# Bloor Moor sleeps all day?



## Lex90210 (May 10, 2011)

My black moor seems to be sleeping a lot, and is only active when it is time to eat, when he is done eating he goes back to sleep. He was never like this, is there a reason?


----------



## bmlbytes (Aug 1, 2009)

What is the temperature and the nitrogen levels in the tank?


----------



## Lex90210 (May 10, 2011)

The nitrogen I don't know, the temperature is about 73-75 F


----------



## Ghost Knife (Mar 12, 2008)

This is normal for Black Moors and most Orandas especially as they get older. They get lazy and only move around when there is food involved.


----------



## Ladayen (Jun 20, 2011)

Maybe... but with 5 goldfish a freaking Koi and a pleco in a 32g I'm going to guess theres a fair amount of ammonia/nitrite posioning going on as well.
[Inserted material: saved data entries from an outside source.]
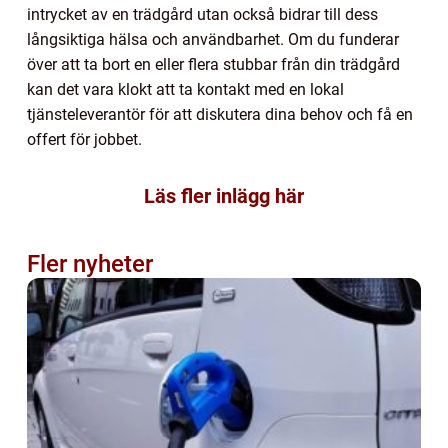
intrycket av en trädgård utan också bidrar till dess
långsiktiga hälsa och användbarhet. Om du funderar
över att ta bort en eller flera stubbar från din trädgård
kan det vara klokt att ta kontakt med en lokal
tjänsteleverantör för att diskutera dina behov och få en
offert för jobbet.
Läs fler inlägg här
Fler nyheter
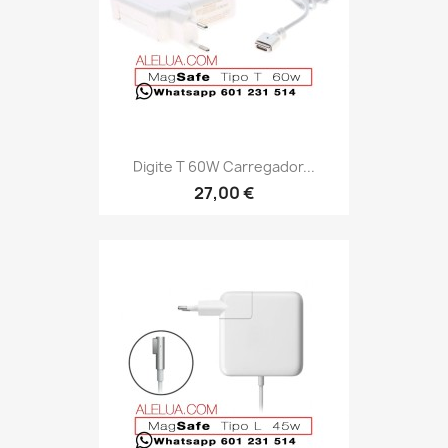
Digite T 60W Carregador...
27,00 €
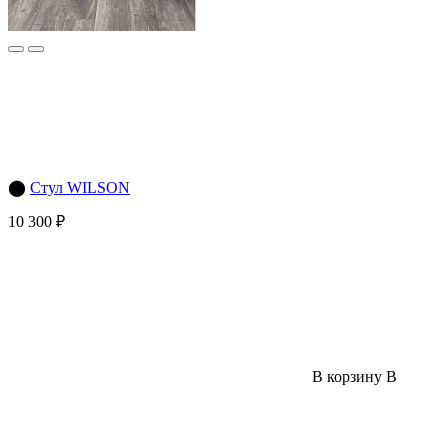
⬤
Стул WILSON
10 300 ₽
В корзину
В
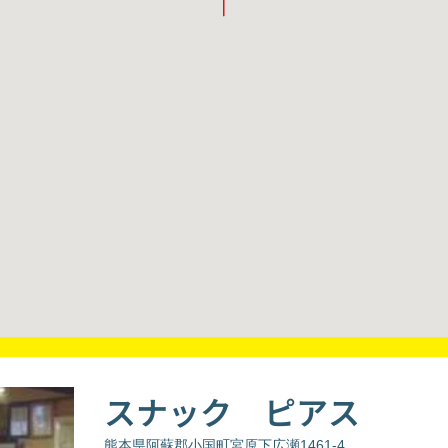
スナック ピアス
熊本県阿蘇郡小国町宮原下広瀬1461-4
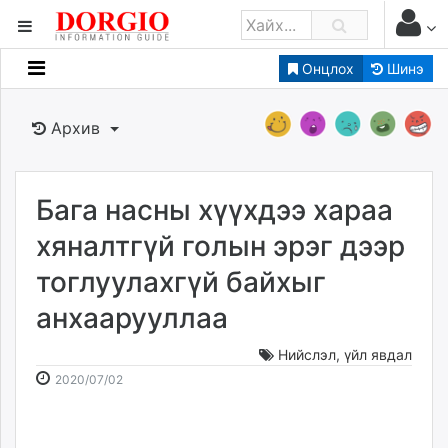
Онцлох
Шинэ
Мэдээллийн
Зар мэдээллийн
Архив
Банк санхүү
Бизнес ААН
Төрийн
Бага насны хүүхдээ хараа
Нийслэлийн
хяналтгүй голын эрэг дээр
тоглуулахгүй байхыг
dorgio.mn
анхаарууллаа
Gogo.mn
caak.mn
Нийслэл
,
үйл явдал
news.mn
2020-
2026-
2020/07/02
zindaa.mn
07-
08-
Baabar.mn
02
09
tovch.mn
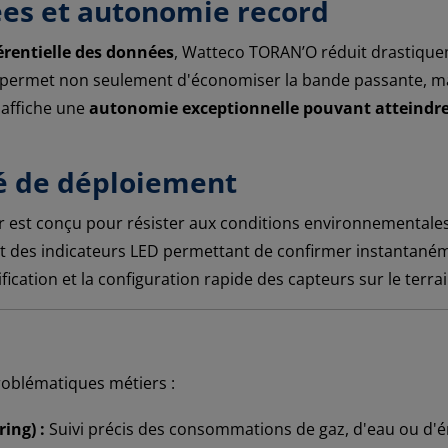
es et autonomie record
érentielle des données
, Watteco TORAN’O réduit drastique
ent permet non seulement d'économiser la bande passante, ma
l affiche une
autonomie exceptionnelle pouvant atteindre
té de déploiement
ier est conçu pour résister aux conditions environnementales
et des indicateurs LED permettant de confirmer instantan
tification et la configuration rapide des capteurs sur le terrai
roblématiques métiers :
ing) :
Suivi précis des consommations de gaz, d'eau ou d'én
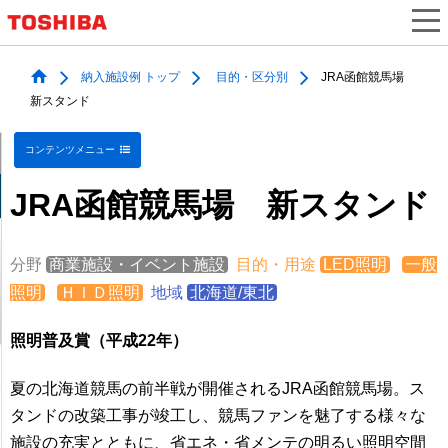
納入施設例 トップ
目的・区分別
JRA函館競馬場
新スタンド
コンテンツメニュー
JRA函館競馬場 新スタンド
分野
商業施設・イベント施設
目的・用途
LED照明
一般
照明
ＨＩＤ照明
地域
北海道/東北
照明普及賞（平成22年）
夏の北海道競馬の前半戦が開催されるJRA函館競馬場。ス
タンドの改築工事が竣工し、競馬ファンを魅了する様々な
施設の充実とともに、省エネ・省メンテの明るい照明空間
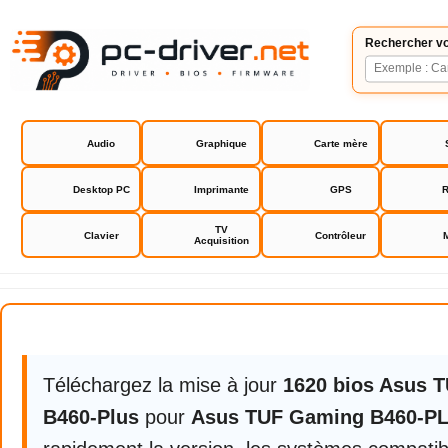
Rechercher vo
Audio
Graphique
Carte mère
Desktop PC
Imprimante
GPS
R
TV
Clavier
Contrôleur
Acquisition
Asus TUF Gaming B460-PLUS
Téléchargez la mise à jour
1620 bios Asus 
B460-Plus
pour
Asus TUF Gaming B460-P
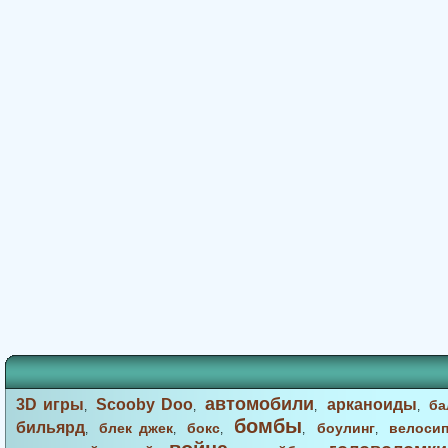
автомобили
3D игры
Scooby Doo
арканоиды
ба
,
,
,
,
бомбы
бильярд
блек джек
бокс
боулинг
велоси
,
,
,
,
,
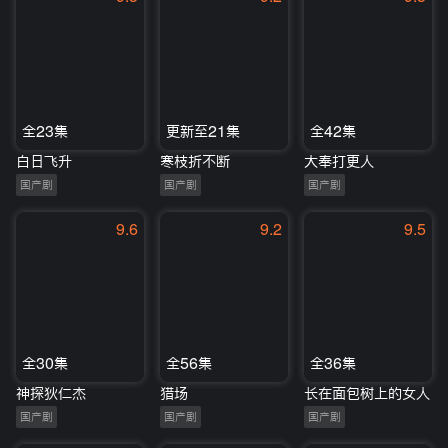
全23集
更新至21集
全42集
白日飞升
寒枝折不断
大奉打更人
国产剧
国产剧
国产剧
9.6
9.2
9.5
全30集
全56集
全36集
神探狄仁杰
猎场
长在面包树上的女人
国产剧
国产剧
国产剧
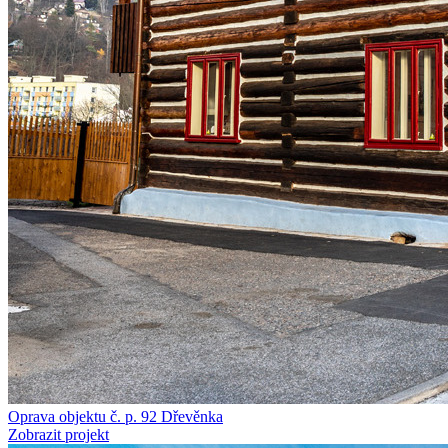
Oprava objektu č. p. 92 Dřevěnka
Zobrazit projekt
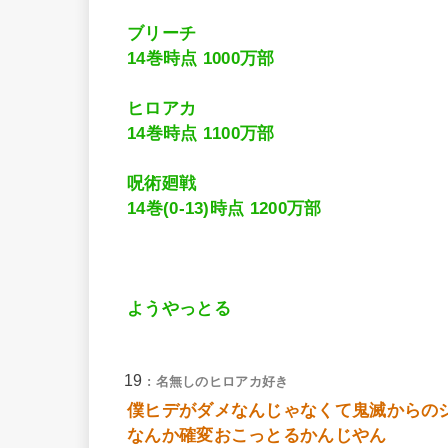
ブリーチ
14巻時点 1000万部
ヒロアカ
14巻時点 1100万部
呪術廻戦
14巻(0-13)時点 1200万部
ようやっとる
19
: 名無しのヒロアカ好き
僕ヒデがダメなんじゃなくて鬼滅からの
なんか確変おこっとるかんじやん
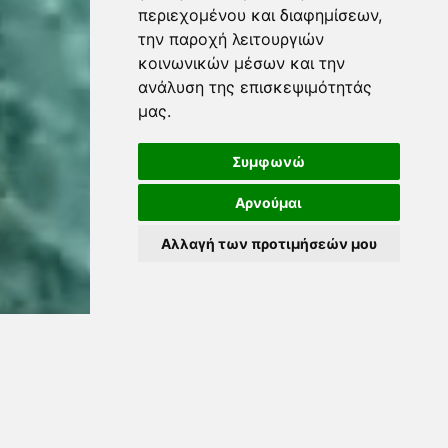
περιεχομένου και διαφημίσεων,
την παροχή λειτουργιών
κοινωνικών μέσων και την
ανάλυση της επισκεψιμότητάς
μας.
Συμφωνώ
Αρνούμαι
Αλλαγή των προτιμήσεών μου
-00:06
Play
Unmute
Settings
PIP
En
fu
ΟΙ ΣΤΟΧΟΙ ΜΑΣ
Dont see the habitants of the 10g being terribly happy/healthy either.

Goldfish can grow over 1' long and should be in a 75g+ tank. A healthy goldfish should live 20 years or more. Koi can get over 2' long and need much bigger then that. They should live 40years or more, some get over 100.

Common Plecos get 18" and should be in a 75g as well.


----------



## lohachata (Jan 27, 2006)

hmmmmm....maybe it was the tsi tsi flies..


----------



## Lex90210 (May 10, 2011)

He stopped being lazy all of a sudden, and hasn't been for a week now... strange.


----------



## funlad3 (Oct 9, 2010)

Glad the BM got better!

Loha, at least I appreciate your humor.


----------